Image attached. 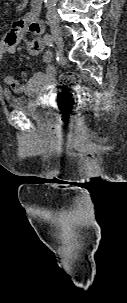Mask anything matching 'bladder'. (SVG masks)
Masks as SVG:
<instances>
[{
  "mask_svg": "<svg viewBox=\"0 0 127 303\" xmlns=\"http://www.w3.org/2000/svg\"><path fill=\"white\" fill-rule=\"evenodd\" d=\"M6 102L11 109L21 111L33 119L42 120L48 117L46 104L35 93L19 96L7 94Z\"/></svg>",
  "mask_w": 127,
  "mask_h": 303,
  "instance_id": "obj_1",
  "label": "bladder"
}]
</instances>
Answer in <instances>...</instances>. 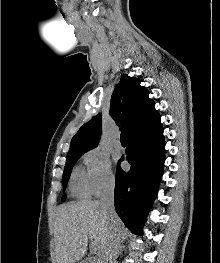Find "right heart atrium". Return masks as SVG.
<instances>
[{"label":"right heart atrium","instance_id":"d8ad5b80","mask_svg":"<svg viewBox=\"0 0 220 263\" xmlns=\"http://www.w3.org/2000/svg\"><path fill=\"white\" fill-rule=\"evenodd\" d=\"M93 195L99 196L115 184V175L109 158L98 149L87 151L83 157Z\"/></svg>","mask_w":220,"mask_h":263}]
</instances>
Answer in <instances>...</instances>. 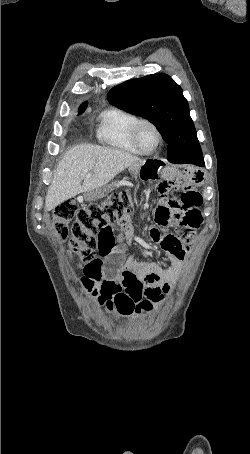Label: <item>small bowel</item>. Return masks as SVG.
Listing matches in <instances>:
<instances>
[{
  "instance_id": "small-bowel-1",
  "label": "small bowel",
  "mask_w": 250,
  "mask_h": 454,
  "mask_svg": "<svg viewBox=\"0 0 250 454\" xmlns=\"http://www.w3.org/2000/svg\"><path fill=\"white\" fill-rule=\"evenodd\" d=\"M203 173L195 170L184 176H173L142 187L145 193L155 189L159 202L155 208L156 227L151 239L161 245L171 264L161 266L150 261L126 258L117 245L112 225L98 234L99 258L88 262L81 283L94 301L110 312L136 319L152 314L171 290V283L180 276L184 258L193 242L203 217L199 187ZM181 189L179 198L170 193ZM119 237L132 238L129 217L117 223ZM173 228V232H168ZM167 231V232H162Z\"/></svg>"
}]
</instances>
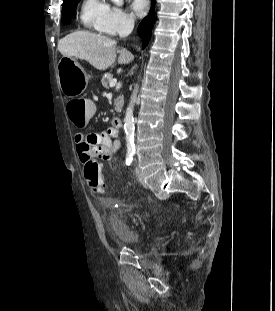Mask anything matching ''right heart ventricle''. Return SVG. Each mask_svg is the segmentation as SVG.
Returning <instances> with one entry per match:
<instances>
[{"instance_id":"1","label":"right heart ventricle","mask_w":275,"mask_h":311,"mask_svg":"<svg viewBox=\"0 0 275 311\" xmlns=\"http://www.w3.org/2000/svg\"><path fill=\"white\" fill-rule=\"evenodd\" d=\"M108 9L105 0H83L79 14L81 24L87 30L103 33L101 24Z\"/></svg>"}]
</instances>
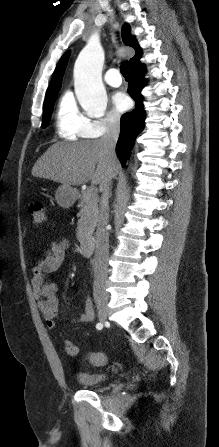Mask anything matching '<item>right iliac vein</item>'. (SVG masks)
Listing matches in <instances>:
<instances>
[{
	"label": "right iliac vein",
	"mask_w": 219,
	"mask_h": 447,
	"mask_svg": "<svg viewBox=\"0 0 219 447\" xmlns=\"http://www.w3.org/2000/svg\"><path fill=\"white\" fill-rule=\"evenodd\" d=\"M107 308L105 306H99L98 308V318L100 322L104 323L107 319Z\"/></svg>",
	"instance_id": "63e3f726"
}]
</instances>
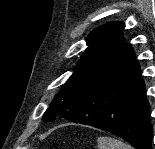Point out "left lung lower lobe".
I'll return each instance as SVG.
<instances>
[{"instance_id": "0a47b994", "label": "left lung lower lobe", "mask_w": 155, "mask_h": 149, "mask_svg": "<svg viewBox=\"0 0 155 149\" xmlns=\"http://www.w3.org/2000/svg\"><path fill=\"white\" fill-rule=\"evenodd\" d=\"M133 48L123 44L113 65L78 98L65 120L123 138L136 149H151L149 103Z\"/></svg>"}]
</instances>
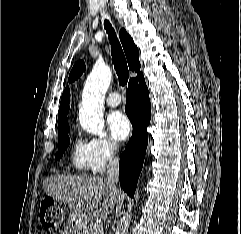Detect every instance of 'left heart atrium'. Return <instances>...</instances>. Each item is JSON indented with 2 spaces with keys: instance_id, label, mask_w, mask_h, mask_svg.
Returning <instances> with one entry per match:
<instances>
[{
  "instance_id": "left-heart-atrium-1",
  "label": "left heart atrium",
  "mask_w": 241,
  "mask_h": 234,
  "mask_svg": "<svg viewBox=\"0 0 241 234\" xmlns=\"http://www.w3.org/2000/svg\"><path fill=\"white\" fill-rule=\"evenodd\" d=\"M108 127L112 136L119 141L125 140L132 128L128 117L120 111H114L109 115Z\"/></svg>"
}]
</instances>
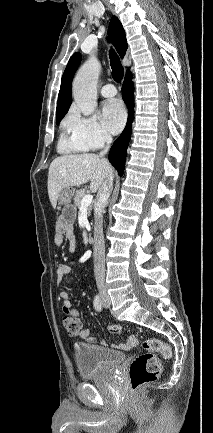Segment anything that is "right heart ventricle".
Wrapping results in <instances>:
<instances>
[{
  "label": "right heart ventricle",
  "instance_id": "e07e8e85",
  "mask_svg": "<svg viewBox=\"0 0 213 433\" xmlns=\"http://www.w3.org/2000/svg\"><path fill=\"white\" fill-rule=\"evenodd\" d=\"M65 128L67 129L66 123ZM58 150L62 153L85 152L88 149L77 143L72 136L68 137L63 133L58 142Z\"/></svg>",
  "mask_w": 213,
  "mask_h": 433
}]
</instances>
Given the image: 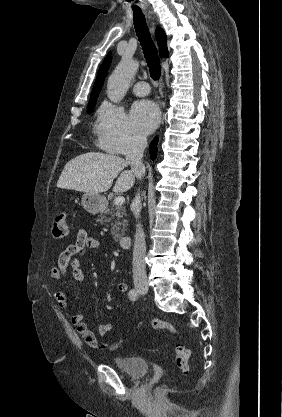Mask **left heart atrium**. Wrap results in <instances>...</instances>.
<instances>
[{"mask_svg":"<svg viewBox=\"0 0 282 417\" xmlns=\"http://www.w3.org/2000/svg\"><path fill=\"white\" fill-rule=\"evenodd\" d=\"M160 112L157 105L151 101L137 102L131 111V121L141 132L151 131L159 121Z\"/></svg>","mask_w":282,"mask_h":417,"instance_id":"39dd6f15","label":"left heart atrium"}]
</instances>
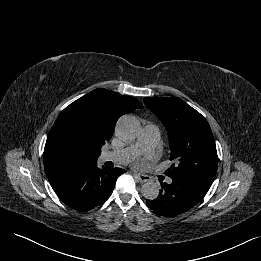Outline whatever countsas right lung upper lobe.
<instances>
[{"instance_id":"cb5924a9","label":"right lung upper lobe","mask_w":261,"mask_h":261,"mask_svg":"<svg viewBox=\"0 0 261 261\" xmlns=\"http://www.w3.org/2000/svg\"><path fill=\"white\" fill-rule=\"evenodd\" d=\"M143 105L134 97L99 88L67 106L49 131L44 168L49 179L97 163L116 121Z\"/></svg>"}]
</instances>
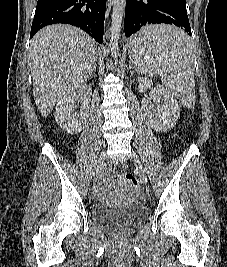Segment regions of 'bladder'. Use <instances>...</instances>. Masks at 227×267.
<instances>
[{
    "instance_id": "bladder-1",
    "label": "bladder",
    "mask_w": 227,
    "mask_h": 267,
    "mask_svg": "<svg viewBox=\"0 0 227 267\" xmlns=\"http://www.w3.org/2000/svg\"><path fill=\"white\" fill-rule=\"evenodd\" d=\"M146 215L143 205L119 207L96 204L92 208L94 222L108 228L130 229L142 222Z\"/></svg>"
}]
</instances>
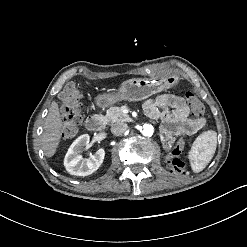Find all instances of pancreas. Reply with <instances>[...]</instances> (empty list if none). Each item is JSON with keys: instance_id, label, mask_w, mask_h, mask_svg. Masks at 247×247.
<instances>
[{"instance_id": "cf45deb5", "label": "pancreas", "mask_w": 247, "mask_h": 247, "mask_svg": "<svg viewBox=\"0 0 247 247\" xmlns=\"http://www.w3.org/2000/svg\"><path fill=\"white\" fill-rule=\"evenodd\" d=\"M105 117L111 123L126 121L129 119V116L124 114L119 107H110L107 110Z\"/></svg>"}]
</instances>
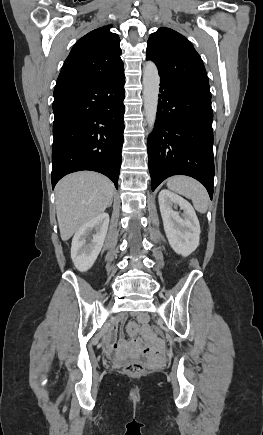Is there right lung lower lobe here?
<instances>
[{"mask_svg":"<svg viewBox=\"0 0 263 435\" xmlns=\"http://www.w3.org/2000/svg\"><path fill=\"white\" fill-rule=\"evenodd\" d=\"M124 70L54 93L52 187L65 175L91 170L118 187L124 132Z\"/></svg>","mask_w":263,"mask_h":435,"instance_id":"1","label":"right lung lower lobe"}]
</instances>
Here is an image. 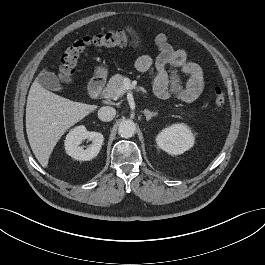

Try it
Your copy must hold exactly the lines from the one with "Find all instances" to the end of the records above, both included, and no pictures.

Result of the task
Find all instances of pancreas. Reply with <instances>[...]</instances> (empty list if none). Each item is JSON with keys: instance_id, label, mask_w, mask_h, mask_svg. Masks at 247×247.
<instances>
[{"instance_id": "cf45deb5", "label": "pancreas", "mask_w": 247, "mask_h": 247, "mask_svg": "<svg viewBox=\"0 0 247 247\" xmlns=\"http://www.w3.org/2000/svg\"><path fill=\"white\" fill-rule=\"evenodd\" d=\"M105 117L111 123L126 121L129 119V116L124 114L119 107H110L107 110Z\"/></svg>"}]
</instances>
Is there right lung lower lobe here?
<instances>
[{"mask_svg":"<svg viewBox=\"0 0 263 435\" xmlns=\"http://www.w3.org/2000/svg\"><path fill=\"white\" fill-rule=\"evenodd\" d=\"M124 70L54 93L52 187L65 175L91 170L118 187L124 132Z\"/></svg>","mask_w":263,"mask_h":435,"instance_id":"1","label":"right lung lower lobe"}]
</instances>
Here is an image. 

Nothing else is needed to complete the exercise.